Whidbey Island Residents Sue Navy Over Increased EA-18G Growler Jet Noise

Whidbey Island Residents Sue Navy Over Increased EA-18G Growler Jet Noise

More than three dozen Whidbey Island, Wash., residents filed suit against the U.S. Navy last week seeking compensation for their inability to use their property due to excessive EA-18G Growler jet noise, The Seattle Times reported.

The lawsuit, filed by residents of a small Admiral’s Cove neighborhood less than one mile from the end of the landing strip on Naval Air Station Whidbey Island, alleges increased jet noise from the recently expanded Growler program has made their property unpleasant. The neighborhood is situated just beneath the final approach and takeoff path for the jets, according to the report.

In March, the Navy authorized the expansion of its Growler program at NAS Whidbey Island by up to three dozen jets, adding to the 82 already based on the 55-mile long island north of Seattle.

The Growlers, which conduct electronic warfare to jam enemy communications and weapons launch systems, are louder than prior ones the Navy used, including the EA-6B Prowler, the Admiral’s Cove lawsuit claims.

The lawsuit filed in the U.S Court of Federal Claims, is the second recent case challenging the Navy’s operations.

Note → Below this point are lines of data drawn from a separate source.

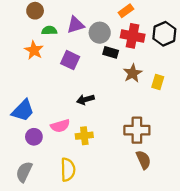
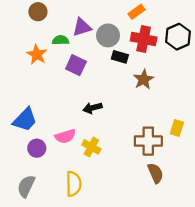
green semicircle: (49, 30) -> (61, 40), moved
yellow rectangle: (158, 82) -> (177, 128), moved
yellow cross: (84, 136) -> (91, 147), turned 35

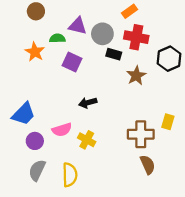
purple triangle: (82, 27) -> (78, 26), turned 30
black hexagon: (178, 37) -> (169, 59), moved
gray semicircle: (26, 186) -> (37, 170), moved

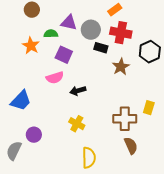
pink semicircle: (62, 130) -> (55, 78), moved
purple circle: (35, 141) -> (34, 135), moved
gray semicircle: (37, 170) -> (14, 151), moved
yellow semicircle: (70, 175) -> (89, 158), moved

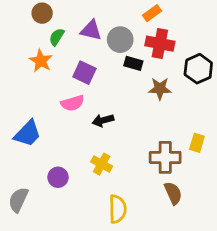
green semicircle: (51, 34) -> (57, 37), moved, turned -56
brown star: (121, 67) -> (160, 89), turned 30
purple circle: (34, 135) -> (58, 177), moved

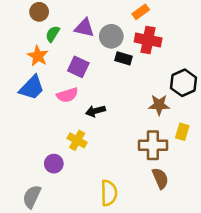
black hexagon: (198, 69) -> (184, 83), moved
brown star: (160, 89) -> (159, 105), moved
blue trapezoid: (28, 134) -> (32, 88), moved
yellow cross: (102, 164) -> (77, 140), moved
gray semicircle: (18, 200) -> (32, 197), moved

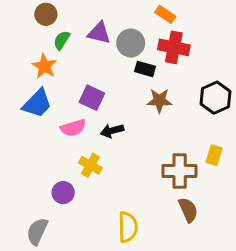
orange rectangle: (141, 12) -> (165, 14), turned 70
purple square: (78, 67) -> (92, 98), moved
pink semicircle: (67, 95) -> (73, 128), moved
brown star: (159, 105) -> (159, 101), moved

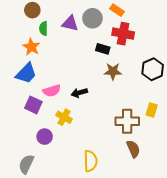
green semicircle: (62, 40) -> (44, 28), turned -32
gray circle: (131, 43) -> (93, 18), moved
purple square: (92, 98) -> (33, 105), moved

In July, the state of Washington sued arguing the Navy failed to adequately consider the effect the expanded jet program would have on people or wildlife, as On Base previously reported.

Marge Plecki, an Admiral’s Cove plaintiff, said that four days a week and for hours on weekday afternoons, evenings or even late at night, the jets scream just 200 feet to 250 feet overhead as they practice “touch-and-go” landings similar to those on aircraft carriers, according to the report.

Steve Morrissey, an attorney for the plaintiffs, said that if the operations continue, the Navy should purchase residents’ properties that could be most vulnerable to a crash. He also said damages should be paid to residents who have lost the use of their property because of the noise, according to The Times.